M. Tangian: Die Vergessenen
L. Chaker (Arr. L. Chaker/M. Tangian): Frah el Donniye
H. Mojtahedy und M. Tangian (Arr. M. Tangian): Nour
O. Abdulrasol: Sumerian harp
I. Albeniz (Arr. M. Tangian): Suite Española Nr. 5 “Asturias”
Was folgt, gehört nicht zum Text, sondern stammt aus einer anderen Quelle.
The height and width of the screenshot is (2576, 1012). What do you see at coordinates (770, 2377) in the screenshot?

C. Guerra-Peixe (Arr. M. Tangian): Mourão
H. Pascoal (Arr. M. Tangian): O Ovo
J. S. Bach (Arr. M. Tangian): Sonata für Flöte in Es-Dur BWV 1031: II, Siciliano
C. Rohana (Arr. M. Tangian): Sama’i Bayati
DOWNLOADS
VERGANGENE KONZERTE – EINE AUSWAHL
27. & 28. Oktober 2024, Staatsoper Stuttgart / Liederhalle
THE ORDER OF TIME
Babylon ORCHESTRA & Staatsorchester Stuttgart / Roshanak Rafani, Percussion / Tianyi Lu, Dirigentin
Gründer und künstlerischer Leiter, Mischa Tangian, hat für das Staatsorchester Stuttgart ein Werk für Orchester und Percussion geschrieben, das Ende Oktober 2024 in Stuttgart uraufgeführt wurde. Im Zentrum des Werks mit dem Titel The Order of Time steht die Begegnung europäischer und außereuropäischer Musikkulturen und ihrer Instrumente. Solistin des Abends war die iranische Percussionistin Roshanak Rafani, Dirigentin Tianyi Lu.
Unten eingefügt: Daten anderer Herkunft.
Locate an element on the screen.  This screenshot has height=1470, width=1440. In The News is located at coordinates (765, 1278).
Werke von G. Kancheli, M. Tangian (Uraufführung) und A. Dvořák
„Mehr Abwechlsung geht nicht.”
Stuttgarter Zeitung, 29. Oktober 2024
„Asiatische Musik und europäische Klänge vermischten sich mit einer expressiven Klangsprache.”
Onnline Merker, 27. Oktober 2024
14. August 2023, Berlin
WASSERMUSIK AUF DER SPREE
Babylon ORCHESTRA / Mischa Tangian, Violine & Leitung
Im Rahmen des Kultursommerfestivals Berlin 2023 stachen das Babylon ORCHESTRA und die von Sarah Willis gegründete Sarahbanda auf zwei Flössen in See und ließen die Zuschauer:innen an den Ufern zwischen Holzmarkt 25 und Funkhaus Berlin in mitreißende mediterrane, nahöstliche und karibisch geprägte Klangwelten eintauchen. Vor Anker gingen sie an den Anlegestellen Mercedes Benz Arena/East Side Gallery sowie am Funkhaus Berlin an der Nalepastraße. An beiden Haltestellen spielten die Ensembles halbstündige Konzerte, jeweils zwei an der East Side Gallery und eines am Funkhaus.